"Friendly Parenting - A Disastrous Experiment"
It is no news to those of us over the age of 30 that parenting styles in America have changed drastically since we were children. Certainly the new style of "friendly parenting" employed by parents raising children born after 1985, has had some positive effects. Parents are less likely to engage in corporal punishment, children are given more freedom to express themselves, rigid rules have been replaced by a set of rules that take into account a child's personality and/or disposition. These are certainly improvements.
However, friendly parenting has had several disastrous effects on the children it has produced and our society as a whole. The chief among these are a lack of respect for authority, a break down in the parent-child relationship, and a general sense of entitlement.
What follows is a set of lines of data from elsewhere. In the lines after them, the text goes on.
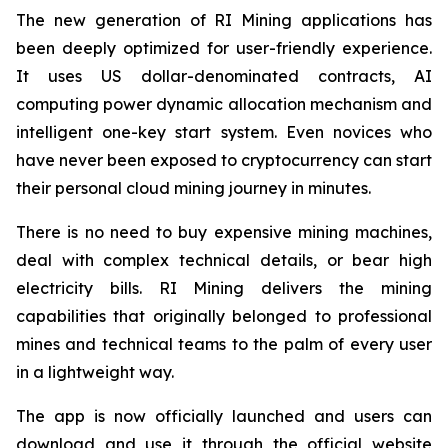
The new generation of RI Mining applications has
been deeply optimized for user-friendly experience.
It uses US dollar-denominated contracts, AI
computing power dynamic allocation mechanism and
intelligent one-key start system. Even novices who
have never been exposed to cryptocurrency can start
their personal cloud mining journey in minutes.
There is no need to buy expensive mining machines,
deal with complex technical details, or bear high
electricity bills. RI Mining delivers the mining
capabilities that originally belonged to professional
mines and technical teams to the palm of every user
in a lightweight way.
The app is now officially launched and users can
download and use it through the official website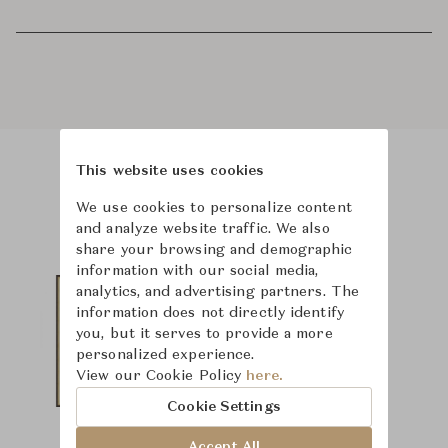
This website uses cookies
Product Images
We use cookies to personalize content
and analyze website traffic. We also
share your browsing and demographic
information with our social media,
analytics, and advertising partners. The
information does not directly identify
you, but it serves to provide a more
personalized experience.
View our Cookie Policy
here.
Cookie Settings
Accept All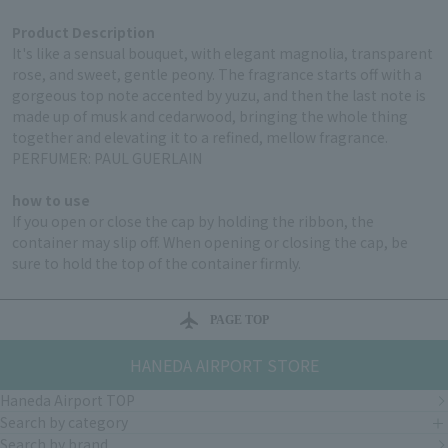
Product Description
It's like a sensual bouquet, with elegant magnolia, transparent
rose, and sweet, gentle peony. The fragrance starts off with a
gorgeous top note accented by yuzu, and then the last note is
made up of musk and cedarwood, bringing the whole thing
together and elevating it to a refined, mellow fragrance.
PERFUMER: PAUL GUERLAIN
how to use
If you open or close the cap by holding the ribbon, the
container may slip off. When opening or closing the cap, be
sure to hold the top of the container firmly.
PAGE TOP
HANEDA AIRPORT STORE
Haneda Airport TOP
Search by category
Search by brand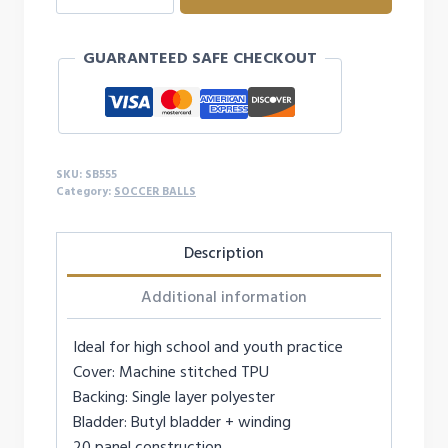
SOCCER
BALL
GUARANTEED SAFE CHECKOUT
-
SIZE
5
quantity
SKU:
SB555
Category:
SOCCER BALLS
Description
Additional information
Ideal for high school and youth practice
Cover: Machine stitched TPU
Backing: Single layer polyester
Bladder: Butyl bladder + winding
20 panel construction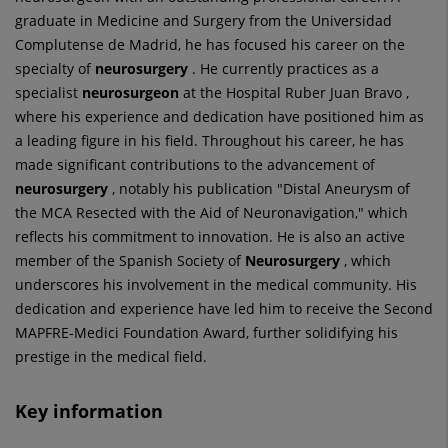
graduate in Medicine and Surgery from the Universidad
Complutense de Madrid, he has focused his career on the
specialty of
neurosurgery
. He currently practices as a
specialist
neurosurgeon
at the Hospital Ruber Juan Bravo ,
where his experience and dedication have positioned him as
a leading figure in his field. Throughout his career, he has
made significant contributions to the advancement of
neurosurgery
, notably his publication "Distal Aneurysm of
the MCA Resected with the Aid of Neuronavigation," which
reflects his commitment to innovation. He is also an active
member of the Spanish Society of
Neurosurgery
, which
underscores his involvement in the medical community. His
dedication and experience have led him to receive the Second
MAPFRE-Medici Foundation Award, further solidifying his
prestige in the medical field.
Key information
Number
What is "friendly parenting"? I would define it as the style of parenting that focuses on being a child's friend vs. being the child's parent. The authoritarian role of parent is shunned and the parent instead acts as the child's friend, in essence their contemporary. The child's parent asks the child to do things rather than telling the child to do things. The child is allowed to participate in punishment crafting, and the parent does everything possible not to appear as the "bad guy". Certainly in some respects this style of parenting can seem benign. However, as the generation that first experienced this style of parenting is now entering the adult world, it is becoming apparent that many of their parents have taken this philosophy to the extreme with disastrous results.
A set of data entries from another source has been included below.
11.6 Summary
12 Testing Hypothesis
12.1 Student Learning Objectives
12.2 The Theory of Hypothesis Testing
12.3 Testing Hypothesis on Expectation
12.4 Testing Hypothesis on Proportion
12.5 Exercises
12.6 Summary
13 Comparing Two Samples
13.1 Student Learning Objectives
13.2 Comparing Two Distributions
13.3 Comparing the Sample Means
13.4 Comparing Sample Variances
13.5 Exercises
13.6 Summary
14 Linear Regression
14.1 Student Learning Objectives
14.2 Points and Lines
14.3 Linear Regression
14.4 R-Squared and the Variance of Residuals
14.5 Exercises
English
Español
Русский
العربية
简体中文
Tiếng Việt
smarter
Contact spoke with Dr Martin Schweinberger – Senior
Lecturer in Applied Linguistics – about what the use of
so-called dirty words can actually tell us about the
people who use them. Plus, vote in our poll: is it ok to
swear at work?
Ever notice how the college students of today seem to have no respect for teachers, authority, the law? Ask any long serving high school teacher if they have noticed a change in the kids they teach over the past 10 years. Children who are raised by a friend instead of a parent do not learn to respect authority. This carries over into their adult lives, they answer to no one except for themselves. They do not see authority as valid, instead they see authority figures as their contemporaries.
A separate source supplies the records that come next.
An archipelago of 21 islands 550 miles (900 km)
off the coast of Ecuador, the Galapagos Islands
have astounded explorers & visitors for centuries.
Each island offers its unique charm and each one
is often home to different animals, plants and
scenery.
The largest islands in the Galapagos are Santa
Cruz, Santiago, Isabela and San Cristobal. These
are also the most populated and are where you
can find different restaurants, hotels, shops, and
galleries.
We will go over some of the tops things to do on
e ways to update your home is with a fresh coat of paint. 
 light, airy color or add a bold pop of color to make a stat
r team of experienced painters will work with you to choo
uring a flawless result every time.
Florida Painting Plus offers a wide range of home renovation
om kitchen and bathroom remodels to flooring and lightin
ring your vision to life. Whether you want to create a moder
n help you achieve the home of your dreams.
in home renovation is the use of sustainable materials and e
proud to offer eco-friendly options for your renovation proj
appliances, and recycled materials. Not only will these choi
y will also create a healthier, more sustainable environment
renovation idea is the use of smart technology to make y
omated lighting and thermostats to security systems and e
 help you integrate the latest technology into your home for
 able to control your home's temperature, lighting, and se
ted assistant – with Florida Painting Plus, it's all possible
The parent - child relationship is also a casualty of friendly parenting. Children have plenty of friends, what use do they have for a friend that starts to try to act as a parent? A friend who tells them they can't do what they want to do? A friendly parent who starts trying to act like a real parent once a child is a teenager has a rude awakening in store for them. So most times these parents do the only thing they can to salvage the relationship, they remain friends with the child. These are the kind of parents who "allow" their children to serve alcohol in their house, have sex in their homes, etc. The kind who just want to be one of the gang.
The final disastrous result that I will address is the sense of entitlement that these children develop. A friendly parent does not make a child work, the child should just want to do those chores, right? Wrong. Children of friendly parents do not like to be told what to do, do not feel they "have" to follow the rules, and so on. This works out really well in job situations. Try telling your not-so-friendly boss that you can't make it into work on time because you're not a morning person. And we wonder why as a society we have so many under-achieving young people in the job market and 5+ year college seniors?
Wake up America, your child needs the rules and structure of a real parent, not another friend.